November 18th, 2006 by Atomictumor
Pigpen is sleeping on his air mattress on the floor in here. We were watching Batman Begins, which actually turned out to be a lot better than I thought it would be, and towards the end we heard him talking in here. Me and Mom headed in, and he hadn’t puked (thankfully), he was just sitting up and confused. He had fallen asleep on the couch early today, around 6:30, which I figured was OK after last night.
I hopped down on the floor and cuddled up to him, with his permission. I rubbed his head. I asked if he was afraid.
“Yes”
I asked what he was afraid of
“Nothing” (which for him is no-hing… he tends to say hing instead of thing, which is one of those things that are too cute to correct. BJ was wholeheartedly behind the ‘hing’.)
I sat with him until he fell asleep. We said our prayers, the good ol’ “Now I Lay Me”. He likes to repeat it after me, line by line. Then we ask for blessing on Mommy, Daddy, MastaG and Pigpen, Mamaw and Papaw, Grandma and Grandpa, and all of our aunts and uncles and cousins and friends and family. Its a pretty big net at the end there.
We asked God to say hi to Mommy, and to tell her that we love her. Pigpen seemed a little better.
—
I don’t seem better. My moments of frozen ‘its all over’ thinking, that I described in my last post, happen more often. I noticed that Mom caught me in one while everybody else was watching a movie. I was holding a pen, part of a pack of cheap-o pens I bought BJ a few months ago. She was always bitching about how pens tend to disappear in this house, so I figured it was a good gift. She was amused.

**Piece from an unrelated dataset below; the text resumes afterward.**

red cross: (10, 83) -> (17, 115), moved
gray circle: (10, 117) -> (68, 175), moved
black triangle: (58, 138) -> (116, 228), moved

Jesus, I miss her.
—
OK, wanna know whats troubling me? I don’t know if she’s dead yet.
Yeah, to the state of Tennessee, she died of brain death at 12:30 on November 17th, 2006, what will always be the blackest day on my calendar. Just, wow.
But, that whole organ donor thing. They were keeping her heart beating until then. BJ Kilpatrick was dead, but her body was still alive. As much as I am not letting it, its starting to fuck with me.
When will that heart stop? When exactly does the heat that I would give any possession I have to be against right now chill?
I called the hospital and spoke with Crystal today to find out when it was going to happen, or if it happened already. This was at about 2. It hadn’t happened yet, but she said it would today.
Has the heart stopped?
WHY DOES IT MATTER?
Thats a rhetorical question. You can answer in the comments all you want, but it won’t help. Thats whats starting to get to me, I get comfort from you, but it doesn’t sooth me, or calm me.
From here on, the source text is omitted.